• Exercise objective: Copy all the lines of the data that include the word "Mercedes".

Data excerpts:
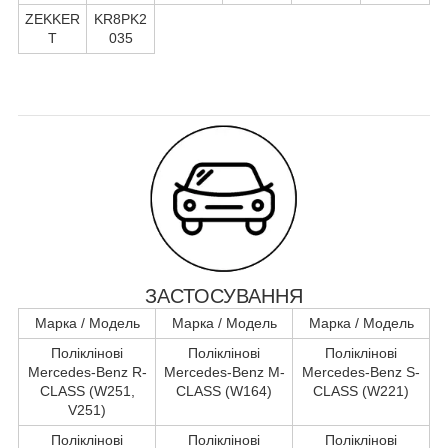
ZEKKER
KR8PK2
T
035
ЗАСТОСУВАННЯ
Марка / Модель
Марка / Модель
Марка / Модель
Поліклінові
Поліклінові
Поліклінові
Mercedes-Benz R-
Mercedes-Benz M-
Mercedes-Benz S-
CLASS (W251,
CLASS (W164)
CLASS (W221)
V251)
Поліклінові
Поліклінові
Поліклінові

• Written answer:
Mercedes-Benz R-
Mercedes-Benz M-
Mercedes-Benz S-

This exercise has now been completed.